Test Flakiness: Improper Use of Timeouts

Common anti-patterns and how to address them

5 min readApr 7, 2023

For some time now, I have been closely helping folks fix flaky Android tests. Consequently, I have learned quite a bit about how they affect Dev workflow, how they increase cost, how to mitigate them, and how to eliminate them. This post is an attempt to share some of my learning.

Flaky tests

Flaky tests yield different verdicts when repeatedly executed in “identical” environments.

Here are a few examples of flaky tests.

A test that does not use network connectivity passes when executed in an environment with network connectivity but fails when executed in an environment without network connectivity.
A test that passes when executed under normal system load but fails when executed under higher system load.
A test that depends on interface P passes when executed with library X but fails with library Y when both libraries expose the same interface P.
A test that passes when executed on an emulator but fails on a physical device.

The above examples hinge on “what does an environment encompass?” and, consequently, if two environments are identical.

In the rest of this post, I will focus on a specific case of the third example that involves functional tests and timeout limits.

While the following observations resulted in the context of testing Android apps, I believe they are applicable to distributed systems as well.

Timeouts

Many tasks in environments such as Android involve timing constraints, e.g., a content provider initialization should complete in 10s. Similar constraints are typical in the presence of communication between independent entities such as threads and processes, e.g., use of opFuture.get(5, SECONDS) to wait for 5s for the result from an asynchronous computation or use of latch.await(10, SECONDS) wait for 10s for a notification from a concurrent computation.

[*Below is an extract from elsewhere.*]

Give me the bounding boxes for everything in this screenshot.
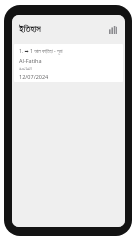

Tests involving such communication often rely on timeouts to wait for tasks to complete in a definite period.

The primary reason to use such timeouts is to ensure the tests do not execute forever due to runaway computations. (A secondary reason is to check for the absence of an event, and I’ll get to this later in this post.)

From timeouts to flaky tests

Suppose a test starts an asynchronous operation op and waits for its result via a future opFuture. Often, to prevent the test from waiting forever, we wait on opFuture for 10s, e.g., opFuture.get(10, SECONDS).

This test can be flaky in two possible ways.

Suppose op guarantees to complete execution in a finite amount of time; say, op will complete in less than 10s under average system load. The test can fail when the load on the test environment (e.g., Android virtual device) is much higher than the average.
Suppose op does not provide guarantees about its execution time. The test can intermittently fail because the assumption used in the test is incorrect: op will complete within 10s and opFuture will yield a value within 10s.
In this case, when a test fails because op timed out, we cannot be sure if the test failed for a valid reason or due to lack of execution time.

Can we eliminate such flakes?

Yes. We can eliminate the first kind of flakes by ensuring the test environment honors the needs/expectations of APIs used in the UUT. Consequently, we need to be more diligent about the needs and guarantees of APIs and the guarantees of the test environment.

To avoid the second kind of flakes, assuming we cannot establish guarantees/contracts for APIs, we can use more permissive timeouts, e.g., opFuture.get(30, SECONDS). However, it is not a good solution because it can break as the unspecified timing behavior of APIs change.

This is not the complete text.